Malgré cela, « 31 librairies ont fermé depuis 2006, dont 24 depuis 2010 », dit-il. Il attribue la baisse des bénéfices bruts des librairies indépendantes à la grande part des ventes de best-sellers, qu’accaparent les grandes surfaces (70 millionsdedollars). Et celles-ci qui offrent « moins de 3 % » des 5700 titres québécois disponibles annuellement.

 

Le Conseil consultatif du livre et de la lecture qui conseille le gouvernement sur ces questions a aussi recommandé l’adoption d’une réglementation. Parmi les motifs invoqués : la situation quasi monopolistique observée en matière de distribution dans les provinces voisines. Les grandes surfaces et la grande chaîne Chapters-Indigo y détiennent 65 % du marché, a indiqué son président, Hervé Foulon, et font de l’ingérence éditoriale. « Ils demandent des sur-remises aux distributeurs, ce qui fait augmenter les prix, et les éditeurs vont maintenant les rencontrer pour voir ce qu’ils pensent de tel ou tel titre et décider, à partir de là, de le publier ou pas. »

 

Selon LIQ, la réglementation n’est pas une taxe déguisée et ramènera certains clients (pas tous, reconnaît-on) chez eux. Ils s’en remettent à la pratique qui veut qu’on magasine ses titres à la librairie et qu’on achète ensuite au rabais dans les grandes surfaces.

 

Un autre point de vue

 

Renaud-Bray fait bande à part en rejetant l’idée d’une réglementation.

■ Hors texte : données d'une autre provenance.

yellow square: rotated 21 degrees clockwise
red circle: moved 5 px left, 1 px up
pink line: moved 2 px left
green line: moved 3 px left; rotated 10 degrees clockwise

Le p.-d.g. du réseau de librairies, Blaise Renaud, estime que le contexte a changé depuis la dernière occasion manquée de réglementer en 2000, qu’il n’y a plus de guerres de prix dans la mesure où les libraires ne répondent plus par des rabais plus grands à ceux imposés par les grandes surfaces.

 

Ces dernières ne sont pas la cause du problème selon lui. Il montre plutôt du doigt les distributeurs exclusifs, que la loi du livre a transformés en « un acteur en soi », alors que l’esprit de la loi en faisait plutôt un « moyen » pour favoriser les éditeurs et les libraires.

 

« On divise en trois [libraires, éditeurs, distributeurs] un profit normalement divisé en deux,dit-il. Comment se fait-il que les distributeurs soient libres de fixer les prix [des titres étrangers] sans redonner une contrepartie aux libraires ? Il faut revoir le rôle du distributeur. »

 

La sauvegarde des librairies - parce qu’il est d’accord avec le fait qu’elles sont fragilisées, y compris les siennes, et garantes d’un saine bibliodiversité - passe plutôt par « l’augmentation de la rentabilité des libraires en haussant leurs marges [de profits] brutes », dit-il. « Est-on là pour préserver un maximum de librairies indépendantes ou un réseau fort de librairies ? »

 

Pourquoi s’opposer à une mesure qui fait pourtant presque l’unanimité chez les acteurs principaux de l’industrie ?, a demandé Françoise David, de Québec solidaire. Parce que pour l’instant, grâce à la forte présence de Renaud-Bray et d’autres librairies québécoises en ligne, Amazon n’est pas encore trop dérangeant au Québec, mais « le jour où je serai contraint de vendre à un certain prix sur Internet », dit M.Renaud, le géant aura alors le champ libre pour offrir les plus bas prix.